- Fightin' Navy #74 (Jan. 1956).

Publication information
- Publisher: Charlton Comics
- Schedule: Bi-monthly
- Format: Anthology
- Publication date: Jan. 1956 — May 1966 Aug. 1983 – Oct. 1984
- No. of issues: 60
- Editor(s): Al Fago (1956–1957) Pat Masulli (1957–1966)

= Fightin' Navy =

Comic book

Fightin' Navy is a bimonthly war comic that was published by Charlton Comics from 1956–1966, and then again from 1983–1984 (though it was then a reprint title). Telling fictional stories of the United States Navy, it was a sister title of the other Charlton war comics Fightin' Army, Fightin' Air Force, and Fightin' Marines.

Regular contributors to Fightin' Navy included penciler Bill Molno and inker Vince Alascia, both of whom worked on the book during nearly all of its run. Other notable contributors included the Charlton regulars Ken Battefield, Sam Glanzman, Joe Gill, Dick Giordano, Rocke Mastroserio, Charles Nicholas, and Tony Tallarico. Editor Pat Masulli helmed the book for most of its run.

== Publication history ==
As with many comic book titles published at the time, Fightin' Navy did not start with issue number one; it was a renaming of a series called Don Winslow of the Navy, which published four issues, numbered #70–73, from March–September 1955. The Don Winslow title originated with Fawcett Comics, which published 69 issues from 1943 to 1951.

The first issue of Fightin' Navy was #74, published in January 1956. Early issues sported the tagline "Exciting Sea Battle Stories".

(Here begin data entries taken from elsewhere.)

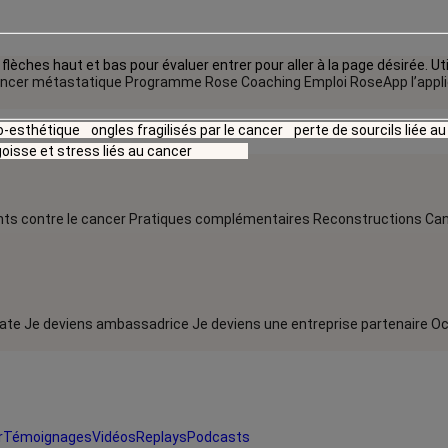
flèches haut et bas pour évaluer entrer pour aller à la page désirée. Uti
ncer métastatique
Programme Rose Coaching Emploi
RoseApp l’appl
io-esthétique
ongles fragilisés par le cancer
perte de sourcils liée a
oisse et stress liés au cancer
ts contre le cancer
Pratiques complémentaires
Reconstructions
Can
rate
Je deviens ambassadrice
Je deviens une entreprise partenaire
Oc
r
Témoignages
Vidéos
Replays
Podcasts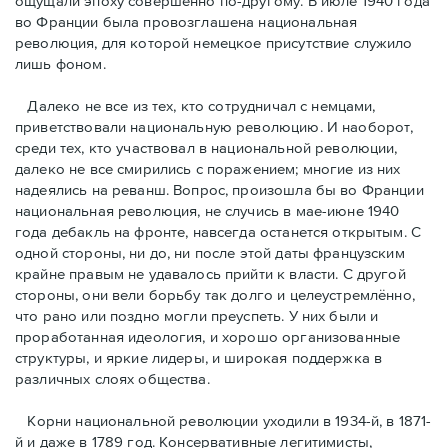
ощущали эпоху совершенно по-другому. В июле 1940 года
во Франции была провозглашена национальная
революция, для которой немецкое присутствие служило
лишь фоном.
Далеко не все из тех, кто сотрудничал с немцами,
приветствовали национальную революцию. И наоборот,
среди тех, кто участвовал в национальной революции,
далеко не все смирились с поражением; многие из них
надеялись на реванш. Вопрос, произошла бы во Франции
национальная революция, не случись в мае-июне 1940
года дебакль на фронте, навсегда останется открытым. С
одной стороны, ни до, ни после этой даты французским
крайне правым не удавалось прийти к власти. С другой
стороны, они вели борьбу так долго и целеустремлённо,
что рано или поздно могли преуспеть. У них были и
проработанная идеология, и хорошо организованные
структуры, и яркие лидеры, и широкая поддержка в
различных слоях общества.
Корни национальной революции уходили в 1934-й, в 1871-
й и даже в 1789 год. Консервативные легитимисты,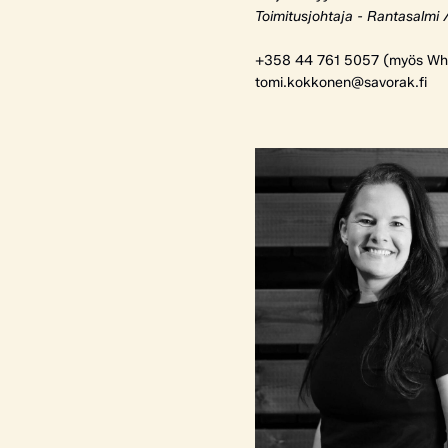
Toimitusjohtaja - Rantasalmi 
+358 44 761 5057 (myös Wh
tomi.kokkonen@savorak.fi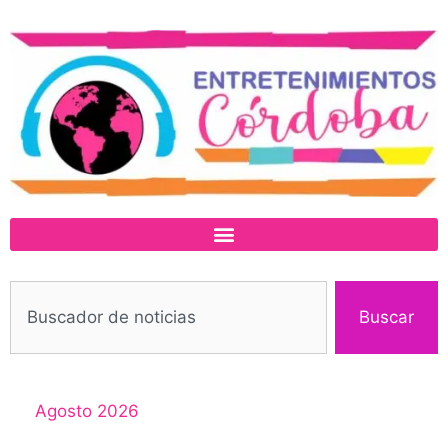
Buscar
Agosto 2026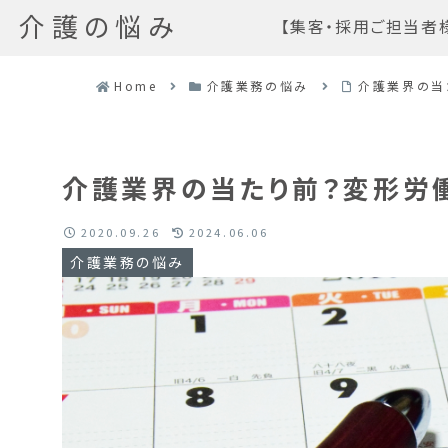
介護の悩み
【集客・採用ご担当者
Home
介護業務の悩み
介護業界の当
介護業界の当たり前？変形労
2020.09.26
2024.06.06
介護業務の悩み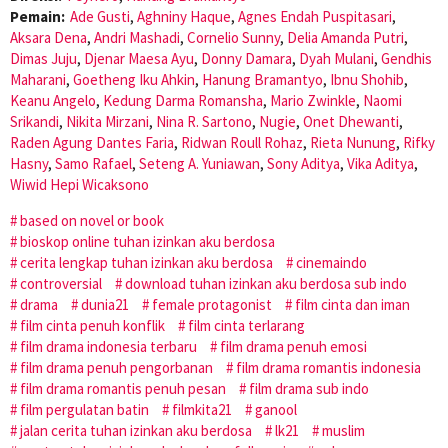
Pemain:
Ade Gusti
,
Aghniny Haque
,
Agnes Endah Puspitasari
,
Aksara Dena
,
Andri Mashadi
,
Cornelio Sunny
,
Delia Amanda Putri
,
Dimas Juju
,
Djenar Maesa Ayu
,
Donny Damara
,
Dyah Mulani
,
Gendhis
Maharani
,
Goetheng Iku Ahkin
,
Hanung Bramantyo
,
Ibnu Shohib
,
Keanu Angelo
,
Kedung Darma Romansha
,
Mario Zwinkle
,
Naomi
Srikandi
,
Nikita Mirzani
,
Nina R. Sartono
,
Nugie
,
Onet Dhewanti
,
Raden Agung Dantes Faria
,
Ridwan Roull Rohaz
,
Rieta Nunung
,
Rifky
Hasny
,
Samo Rafael
,
Seteng A. Yuniawan
,
Sony Aditya
,
Vika Aditya
,
Wiwid Hepi Wicaksono
based on novel or book
bioskop online tuhan izinkan aku berdosa
cerita lengkap tuhan izinkan aku berdosa
cinemaindo
controversial
download tuhan izinkan aku berdosa sub indo
drama
dunia21
female protagonist
film cinta dan iman
film cinta penuh konflik
film cinta terlarang
film drama indonesia terbaru
film drama penuh emosi
film drama penuh pengorbanan
film drama romantis indonesia
film drama romantis penuh pesan
film drama sub indo
film pergulatan batin
filmkita21
ganool
jalan cerita tuhan izinkan aku berdosa
lk21
muslim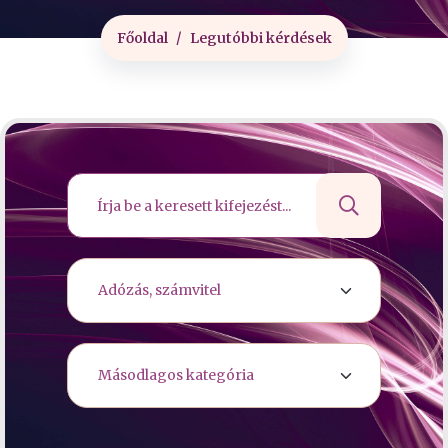
Főoldal
Legutóbbi kérdések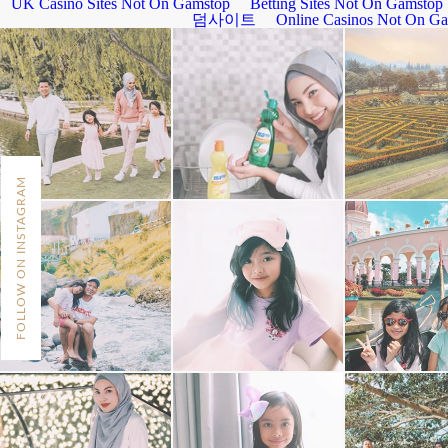
FOLLOW ON INSTAGRAM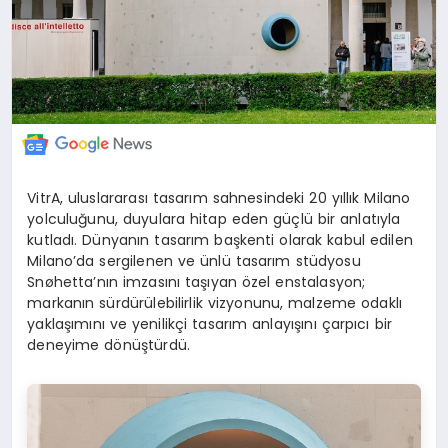
VitrA, uluslararası tasarım sahnesindeki 20 yıllık Milano
yolculuğunu, duyulara hitap eden güçlü bir anlatıyla
kutladı. Dünyanın tasarım başkenti olarak kabul edilen
Milano’da sergilenen ve ünlü tasarım stüdyosu
Snøhetta’nın imzasını taşıyan özel enstalasyon;
markanın sürdürülebilirlik vizyonunu, malzeme odaklı
yaklaşımını ve yenilikçi tasarım anlayışını çarpıcı bir
deneyime dönüştürdü.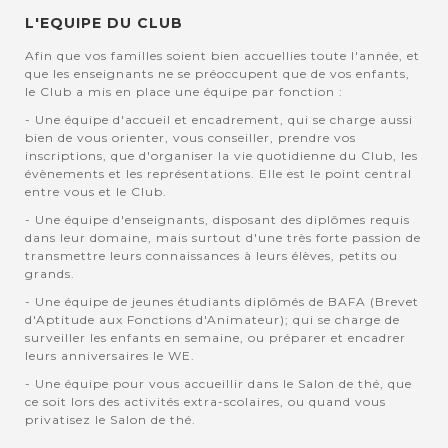
L'EQUIPE DU CLUB
Afin que vos familles soient bien accuellies toute l'année, et
que les enseignants ne se préoccupent que de vos enfants,
le Club a mis en place une équipe par fonction :
- Une équipe d'accueil et encadrement, qui se charge aussi
bien de vous orienter, vous conseiller, prendre vos
inscriptions, que d'organiser la vie quotidienne du Club, les
évènements et les représentations. Elle est le point central
entre vous et le Club.
- Une équipe d'enseignants, disposant des diplômes requis
dans leur domaine, mais surtout d'une très forte passion de
transmettre leurs connaissances à leurs élèves, petits ou
grands.
- Une équipe de jeunes étudiants diplômés de BAFA (Brevet
d'Aptitude aux Fonctions d'Animateur); qui se charge de
surveiller les enfants en semaine, ou préparer et encadrer
leurs anniversaires le WE.
- Une équipe pour vous accueillir dans le Salon de thé, que
ce soit lors des activités extra-scolaires, ou quand vous
privatisez le Salon de thé.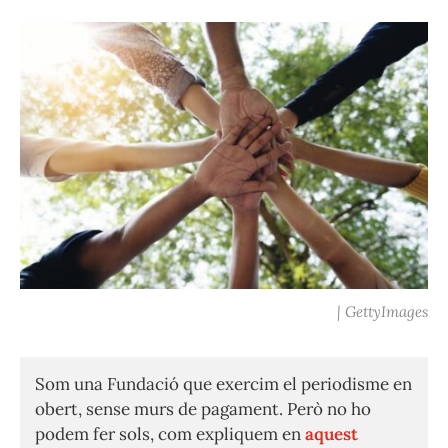
| GettyImages
Som una Fundació que exercim el periodisme en
obert, sense murs de pagament. Però no ho
podem fer sols, com expliquem en
aquest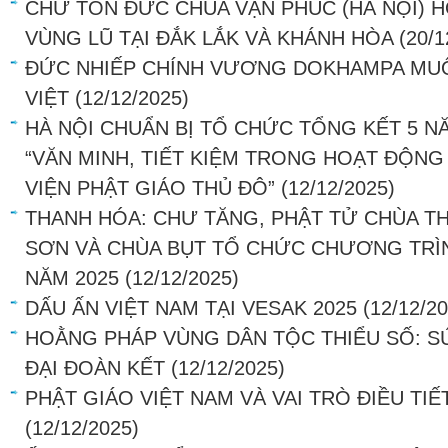
CHƯ TÔN ĐỨC CHÙA VẠN PHÚC (HÀ NỘI) 
VÙNG LŨ TẠI ĐẮK LẮK VÀ KHÁNH HÒA
(20/1
ĐỨC NHIẾP CHÍNH VƯƠNG DOKHAMPA MUỐ
VIỆT
(12/12/2025)
HÀ NỘI CHUẨN BỊ TỔ CHỨC TỔNG KẾT 5 
“VĂN MINH, TIẾT KIỆM TRONG HOẠT ĐỘNG
VIỆN PHẬT GIÁO THỦ ĐÔ”
(12/12/2025)
THANH HÓA: CHƯ TĂNG, PHẬT TỬ CHÙA T
SƠN VÀ CHÙA BỤT TỔ CHỨC CHƯƠNG TRÌN
NĂM 2025
(12/12/2025)
DẤU ẤN VIỆT NAM TẠI VESAK 2025
(12/12/2
HOẰNG PHÁP VÙNG DÂN TỘC THIỂU SỐ: S
ĐẠI ĐOÀN KẾT
(12/12/2025)
PHẬT GIÁO VIỆT NAM VÀ VAI TRÒ ĐIỀU TI
(12/12/2025)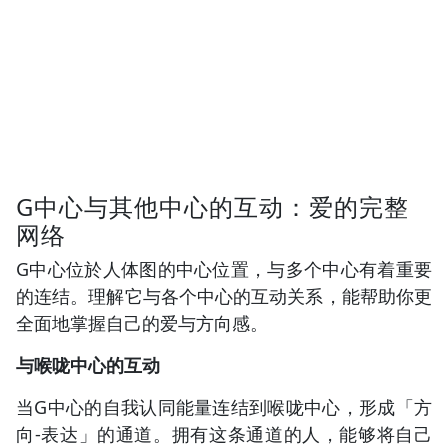
G中心与其他中心的互动：爱的完整
网络
G中心位於人体图的中心位置，与多个中心有着重要
的连结。理解它与各个中心的互动关系，能帮助你更
全面地掌握自己的爱与方向感。
与喉咙中心的互动
当G中心的自我认同能量连结到喉咙中心，形成「方
向-表达」的通道。拥有这条通道的人，能够将自己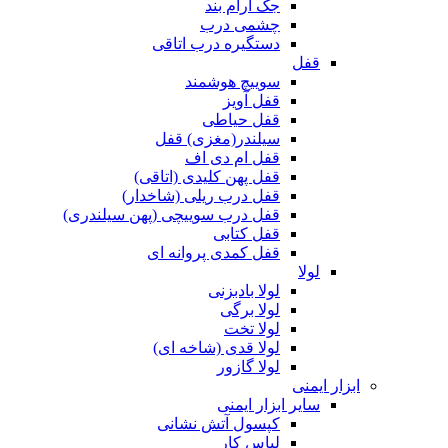
جک آرام بند
چشمی درب
دستگیره درب اتاقی
قفل
سوییچ هوشمند
قفل آویز
قفل حیاطی
سیلندر(مغزی) قفل
قفل ام دی اف
قفل پهن کلیدی (اتاقی)
قفل درب ریلی (شاخدار)
قفل درب سوییچی (پهن سیلندری)
قفل کتابی
قفل کمدی پروانه ای
لولا
لولا بادبزنی
لولا برگی
لولا تخت
لولا قدی (شاخه ای)
لولا گازور
ابزار ایمنی
سایر ابزار ایمنی
کپسول آتش نشانی
لباس کار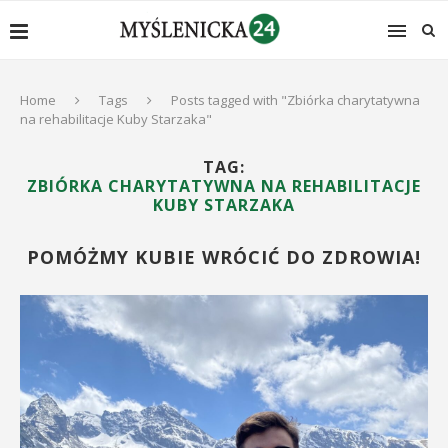
Home
Tags
Posts tagged with "Zbiórka charytatywna
na rehabilitacje Kuby Starzaka"
TAG:
ZBIÓRKA CHARYTATYWNA NA REHABILITACJE
KUBY STARZAKA
POMÓŻMY KUBIE WRÓCIĆ DO ZDROWIA!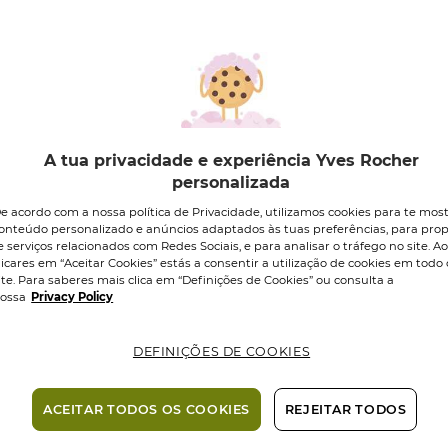
ECO-RESPONSÁ
19,95 €
*Preço mais baixo d
A tua privacidade e experiência Yves Rocher
Quantidade
personalizada
e acordo com a nossa política de Privacidade, utilizamos cookies para te mos
onteúdo personalizado e anúncios adaptados às tuas preferências, para prop
e serviços relacionados com Redes Sociais, e para analisar o tráfego no site. A
Entrega em 1-
licares em “Aceitar Cookies” estás a consentir a utilização de cookies em todo 
úteis nas Ilh
ite. Para saberes mais clica em “Definições de Cookies” ou consulta a
Pagamento 
ossa
Privacy Policy
DEFINIÇÕES DE COOKIES
ACEITAR TODOS OS COOKIES
REJEITAR TODOS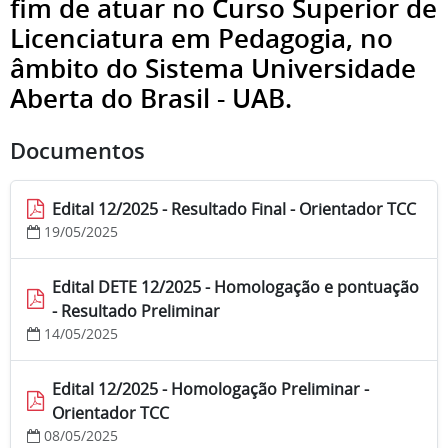
fim de atuar no Curso Superior de
Licenciatura em Pedagogia, no
âmbito do Sistema Universidade
Aberta do Brasil - UAB.
Documentos
Edital 12/2025 - Resultado Final - Orientador TCC
19/05/2025
Edital DETE 12/2025 - Homologação e pontuação
- Resultado Preliminar
14/05/2025
Edital 12/2025 - Homologação Preliminar -
Orientador TCC
08/05/2025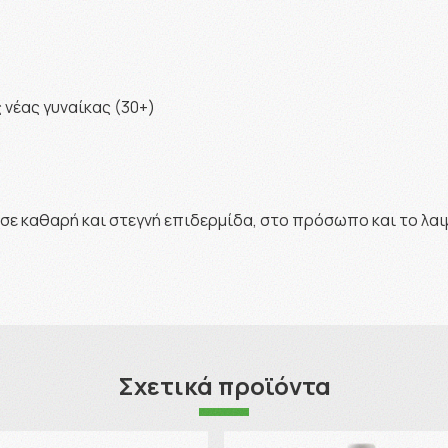
 νέας γυναίκας (30+)
σε καθαρή και στεγνή επιδερμίδα, στο πρόσωπο και το λαι
Σχετικά προϊόντα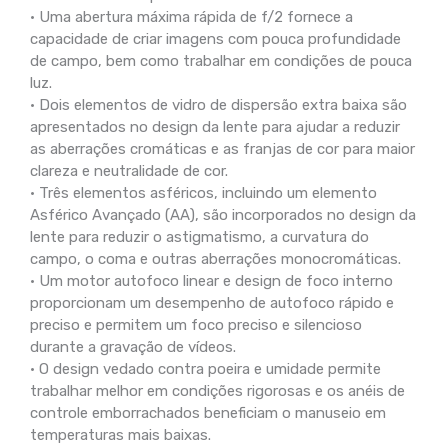
• Uma abertura máxima rápida de f/2 fornece a
capacidade de criar imagens com pouca profundidade
de campo, bem como trabalhar em condições de pouca
luz.
• Dois elementos de vidro de dispersão extra baixa são
apresentados no design da lente para ajudar a reduzir
as aberrações cromáticas e as franjas de cor para maior
clareza e neutralidade de cor.
• Três elementos asféricos, incluindo um elemento
Asférico Avançado (AA), são incorporados no design da
lente para reduzir o astigmatismo, a curvatura do
campo, o coma e outras aberrações monocromáticas.
• Um motor autofoco linear e design de foco interno
proporcionam um desempenho de autofoco rápido e
preciso e permitem um foco preciso e silencioso
durante a gravação de vídeos.
• O design vedado contra poeira e umidade permite
trabalhar melhor em condições rigorosas e os anéis de
controle emborrachados beneficiam o manuseio em
temperaturas mais baixas.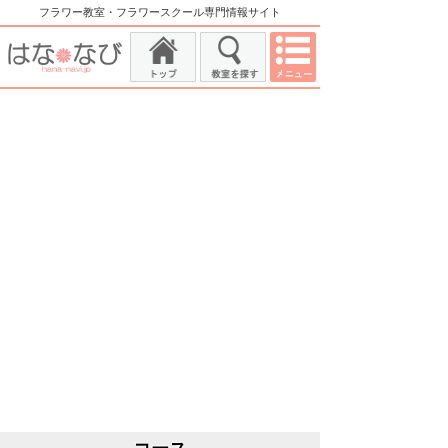
フラワー教室・フラワースクール専門情報サイト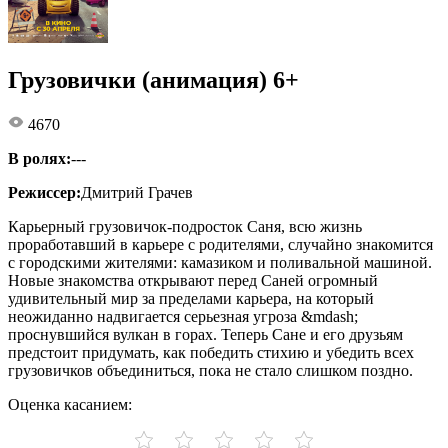
Грузовички (анимация) 6+
4670
В ролях:
---
Режиссер:
Дмитрий Грачев
Карьерный грузовичок-подросток Саня, всю жизнь
проработавший в карьере с родителями, случайно знакомится
с городскими жителями: камазиком и поливальной машиной.
Новые знакомства открывают перед Саней огромный
удивительный мир за пределами карьера, на который
неожиданно надвигается серьезная угроза &mdash;
проснувшийся вулкан в горах. Теперь Сане и его друзьям
предстоит придумать, как победить стихию и убедить всех
грузовичков объединиться, пока не стало слишком поздно.
Оценка касанием:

The title ceased publication with issue #125, dated May 1966. Nearly twenty years later, in August 1983, Charlton briefly revived Fightin' Navy, publishing reprints from previous issues as well as the former Charlton titles Navy War Heroes and Submarine Attack, in issues #126–133. Finally, in October 1984, as the entire Charlton line ceased publishing, Fightin' Navy was cancelled. Altogether, the title published 60 issues.

== Features ==
Almost all of the stories in Fightin' Navy take place during World War II, telling tales of American ships battling the Japanese and the Germans.